Why did you choose to use names instead of ids here? I think IDs would be a little simpler because you wouldn't need to translate in more cases. For example, rename wouldn't need to modify the identifier field ID set because it doesn't change the field IDs. You'd also only need to copy the set of field IDs returned by the current schema in the constructor.

I was looking for a reason why you might have chosen to use names, but I think that it is straightforward to use IDs instead of names in all cases. For example, the check in deleteColumn validates the name passed in directly, which seems easier; but the name has already been looked up in the schema so we have a field and could validate identifierFieldIds.contains(field.fieldId()) instead like the other checks do.

Yes with the set approach the concern that led me to use name is gone, I will change to use ID.

core/src/main/java/org/apache/iceberg/SchemaUpdate.java

core/src/main/java/org/apache/iceberg/util/JsonUtil.java

core/src/test/java/org/apache/iceberg/TestSchemaUpdate.java

core/src/test/java/org/apache/iceberg/TestTableMetadata.java

core/src/test/java/org/apache/iceberg/TestSchemaUpdate.java

rdblue · 2021-04-18T00:19:43Z

Thanks, @jackye1995! I think overall the direction is looking right with identifierFieldIds. I just noted a few things to fix:

Need to add setIdentifierFields
Needs some implementation fixes (track by ID, etc.)
Need to refactor tests into separate cases

jackye1995 · 2021-04-22T00:05:36Z

@rdblue @openinx sorry for the delayed update, I tried multiple different ways to implement this and went back and forth, and in the end the cleanest one I found was to use name to record all the identifier fields set, and at applyChange time, deletion of identifier column is checked before generating the new schema struct to validate deletion of identifier field, other validations are done after the new schema struct is generated.

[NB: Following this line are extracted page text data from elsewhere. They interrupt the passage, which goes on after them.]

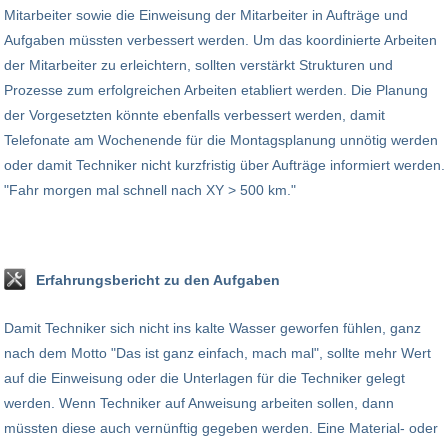
Mitarbeiter sowie die Einweisung der Mitarbeiter in Aufträge und
Aufgaben müssten verbessert werden. Um das koordinierte Arbeiten
der Mitarbeiter zu erleichtern, sollten verstärkt Strukturen und
Prozesse zum erfolgreichen Arbeiten etabliert werden. Die Planung
der Vorgesetzten könnte ebenfalls verbessert werden, damit
Telefonate am Wochenende für die Montagsplanung unnötig werden
oder damit Techniker nicht kurzfristig über Aufträge informiert werden.
"Fahr morgen mal schnell nach XY > 500 km."
Erfahrungsbericht zu den Aufgaben
Damit Techniker sich nicht ins kalte Wasser geworfen fühlen, ganz
nach dem Motto "Das ist ganz einfach, mach mal", sollte mehr Wert
auf die Einweisung oder die Unterlagen für die Techniker gelegt
werden. Wenn Techniker auf Anweisung arbeiten sollen, dann
müssten diese auch vernünftig gegeben werden. Eine Material- oder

Ryan talked about using 2 sets, one for existing IDs and one for new names. The issue with that approach was that the validation checks done for the 2 sets are very similar. For existing IDs, I need to check recursively that all the parents of the field up to root are struct, which can be done using idToParent index. For new names, I need to do something very similar, but also merge the IdToParent with the parent information of newly added fields. So in the end the code was very similar to just creating a new schema and recreating the IdToParent index and a bit redundant. Combining those two facts, I think it is much cleaner to just store everything as name and then validate name and resolve back to ID after the new schema struct is generated.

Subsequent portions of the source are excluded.